炭素4員環のシクロブタン、およびその誘導体は天然物によく見られる構造であるのに加え、歪みのかかった構造に起因する様々な反応性は有機合成化学、構造化学の面からも興味深い分子群だ。シクロブタノンやシクロブテノンに関しては比較的研究が進められているのに対し、シクロブテンについては二重結合を有することからさらなる合成展開が可能となるなど魅力的な構造であるものの、その合成法の開発は余り進んでいない。

よく知られた方法論として、アセチレンと無水マレイン酸との光環化反応があげられ、その後の非対称化反応も含めてよく研究されている。シクロブテン合成には他にも2-パイロンを原料とした光による異性化反応も知られているが、異性体であるラクトンが不安定で爆発危険性を有するなどの理由から、こちらの分子の反応性については研究が進められていなかった。本報告はこのラクトンを様々な多官能基分子へと変換する方法論に関するものだ。



不安定とされるラクトンであるが、光反応により異性化は定量的に進行し、エーテル溶液として0.1から0.2M程度の溶液として保管することが可能のようだ。この溶液を用いて著者らはパラジウム触媒と、マロン酸エステルのエノラートなど活性カルボニル化合物系統の求核種の組み合わせにより、ラクトンの開環反応を行っている。収率は中程度から良好で、非対称の求核種を用いた場合にはジアステレオ選択性もほぼ完璧とのことだ。

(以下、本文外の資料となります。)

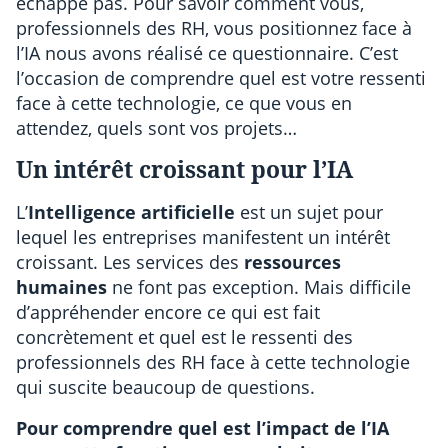
échappe pas. Pour savoir comment vous,
professionnels des RH, vous positionnez face à
l’IA nous avons réalisé ce questionnaire. C’est
l’occasion de comprendre quel est votre ressenti
face à cette technologie, ce que vous en
attendez, quels sont vos projets…
Un intérêt croissant pour l’IA
L’
Intelligence artificielle
est un sujet pour
lequel les entreprises manifestent un intérêt
croissant. Les services des
ressources
humaines
ne font pas exception. Mais difficile
d’appréhender encore ce qui est fait
concrètement et quel est le ressenti des
professionnels des RH face à cette technologie
qui suscite beaucoup de questions.
Pour comprendre quel est l’impact de l’IA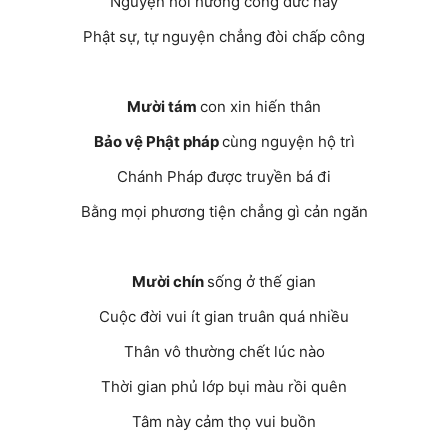
Nguyện hồi hướng công đức này
Phật sự, tự nguyện chẳng đòi chấp công
Mười tám
con xin hiến thân
Bảo vệ Phật pháp
cùng nguyện hộ trì
Chánh Pháp được truyền bá đi
Bằng mọi phương tiện chẳng gì cản ngăn
Mười chín
sống ở thế gian
Cuộc đời vui ít gian truân quá nhiều
Thân vô thường chết lúc nào
Thời gian phủ lớp bụi màu rồi quên
Tâm này cảm thọ vui buồn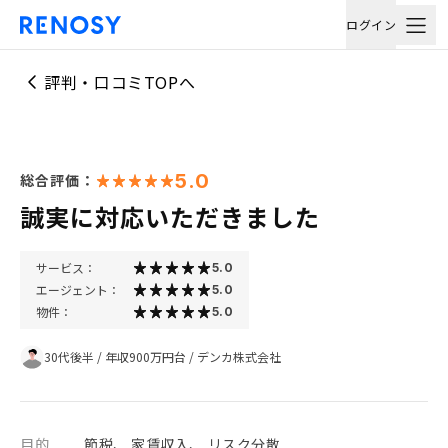
ログイン
評判・口コミTOPへ
5.0
総合評価：
誠実に対応いただきました
サービス：
5.0
エージェント：
5.0
物件：
5.0
30代後半
/
年収900万円台
/
デンカ株式会社
目的
節税、 家賃収入、 リスク分散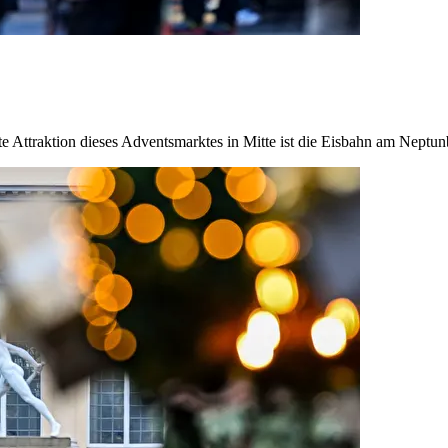
e Attraktion dieses Adventsmarktes in Mitte ist die Eisbahn am Nept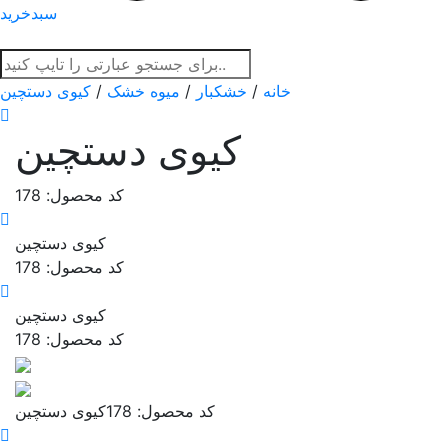
سبدخرید
خانه
/
خشکبار
/
میوه خشک
/
کیوی دستچین
کیوی دستچین
کد محصول: 178
کیوی دستچین
کد محصول: 178
کیوی دستچین
کد محصول: 178
کد محصول: 178
کیوی دستچین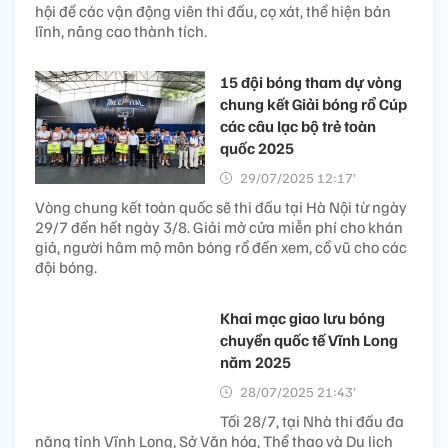
hội để các vận động viên thi đấu, cọ xát, thể hiện bản
lĩnh, nâng cao thành tích.
15 đội bóng tham dự vòng
chung kết Giải bóng rổ Cúp
các câu lạc bộ trẻ toàn
quốc 2025
29/07/2025 12:17’
Vòng chung kết toàn quốc sẽ thi đấu tại Hà Nội từ ngày
29/7 đến hết ngày 3/8. Giải mở cửa miễn phí cho khán
giả, người hâm mộ môn bóng rổ đến xem, cổ vũ cho các
đội bóng.
Khai mạc giao lưu bóng
chuyền quốc tế Vĩnh Long
năm 2025
28/07/2025 21:43’
Tối 28/7, tại Nhà thi đấu đa
năng tỉnh Vĩnh Long, Sở Văn hóa, Thể thao và Du lịch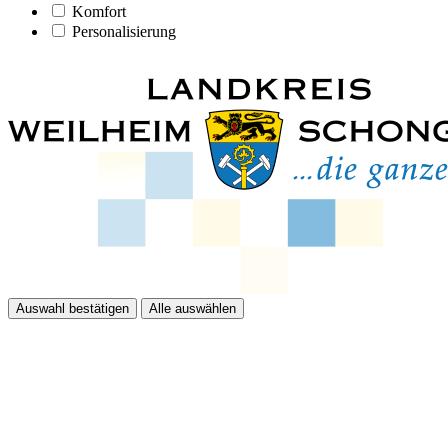
Komfort
Personalisierung
Auswahl bestätigen
Alle auswählen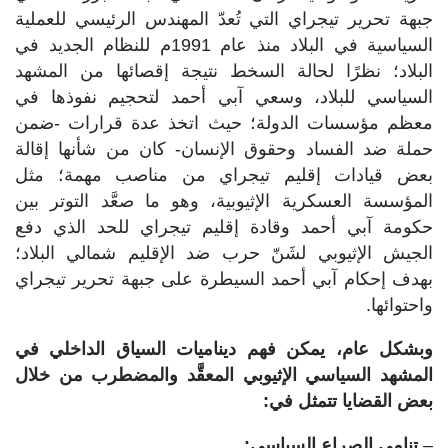
جبهة تحرير تيجراي التي تُعدّ المهندس الرئيسي للعملية
السياسية في البلاد منذ عام 1991م للنظام الجديد في
البلاد؛ نظرًا لحالة السخط نتيجة إقصائها من المشهد
السياسي للبلاد، وسعي آبي أحمد لتحجيم نفوذها في
معظم مؤسسات الدولة؛ حيث اتخذ عدة قرارات -ضمن
حملة ضد الفساد وحقوق الإنسان- كان من شأنها إقالة
بعض قيادات إقليم تيجراي من مناصب مهمة؛ مثل
المؤسسة العسكرية الإثيوبية، وهو ما صعَّد التوتر بين
حكومة آبي أحمد وقادة إقليم تيجراي للحد الذي دفع
الجيش الإثيوبي لشَنّ حرب ضد الإقليم شمالي البلاد؛
بهدف إحكام آبي أحمد السيطرة على جبهة تحرير تيجراي
واحتوائها.
وبشكل عام، يمكن فهم ديناميات السياق الداخلي في
المشهد السياسي الإثيوبي المعقَّد والمضطرب من خلال
بعض القضايا تتمثل في:
–
تنامي الصراع السياسي: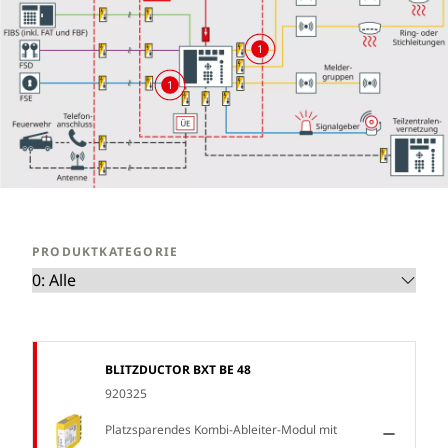
1
1
PRODUKTKATEGORIE
BLITZDUCTOR BXT BE 48
920325
Platzsparendes Kombi-Ableiter-Modul mit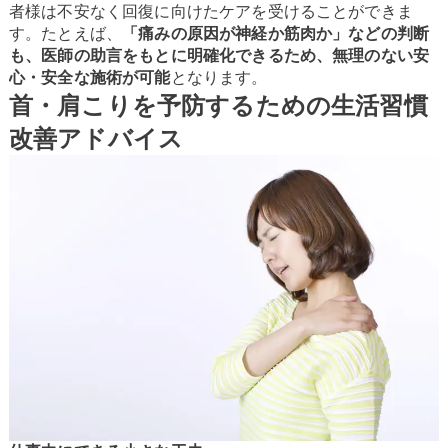
者様は不安なく回復に向けたケアを受けることができま
す。たとえば、
「痛みの原因が神経か筋肉か」などの判断
も、医師の助言をもとに明確化できるため、無理のない安
心・安全な施術が可能
となります。
首・肩こりを予防するための生活習慣
改善アドバイス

求核種としてアミノ酸由来のアズラクトンを用いた場合には、対応する付加体ではなく、閉環形式の変更されたラクタムが得られている。ベンゾイル基に電子吸引基を導入することで収率、立体選択性を最適化することが可能で、ベンジル基などのかなり大きな置換基もα位に導入可能となっている。

本反応のウリは生成物のさらなる変換によりさまざまな官能基化を行っていることだろう。シクロブテン中の二重結合はオスミウムによるジオール化、メタセシスによる開環、ヨードラクトン化など、収率は必ずしも高くないけれど原料の2-パイロンからたった3段階でおもしろい分子群に到達しているのが非常に興味深い。論文の最後ではTrost型の配位子を用いた速度論分割も行っている。



安定性などに問題があるために、これまで見過ごされてきた分子に光を当てる本論文のような研究は、化学研究の醍醐味の一つなのではないだろうか。

2010/07/12

New Synthesis of 1-Substituted-1H-indazoles via 1,3-Dipolar Cycloaddition of in situ Generated Nitrile Imines and Benzyne

Christian Spiteri, Steve Keeling and John E. Moses
DOI: 10.1021/ol101150t

1H-インダゾールはインドールからの派生骨格として幅広い応用範囲可能性を有しており、例えば創薬化学においては母骨格として使われることもある。合成法としてはo-Me置換アニリンやヒドラジンからの分子内環化反応、ハロアリールを基質としたPdやCuのクロスカップリングを起点とする反応などが一般的だ。一方でベンザインと1,3-双極子の[3+2]環化反応も直接的にインダゾール骨格を与える手法と考えられ、実際にジアゾ酢酸エステルとの反応が報告されている。本報告も、同様にニトリルイミンを1,3-双極子として用いたインダゾール合成方法に関するものだ。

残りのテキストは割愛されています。